TASK TO CARRY OUT: Look below for the line with "regas para el", then give it again exactly, along with every line that comes after it, the final line included.

----- EXCERPTED RECORDS -----

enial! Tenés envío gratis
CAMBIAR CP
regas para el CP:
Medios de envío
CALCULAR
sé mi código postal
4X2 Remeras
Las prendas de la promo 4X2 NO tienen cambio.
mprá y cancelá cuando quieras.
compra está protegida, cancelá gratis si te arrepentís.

-----

EXERCISE RESPONSE:
regas para el CP:
Medios de envío
CALCULAR
sé mi código postal
4X2 Remeras
Las prendas de la promo 4X2 NO tienen cambio.
mprá y cancelá cuando quieras.
compra está protegida, cancelá gratis si te arrepentís.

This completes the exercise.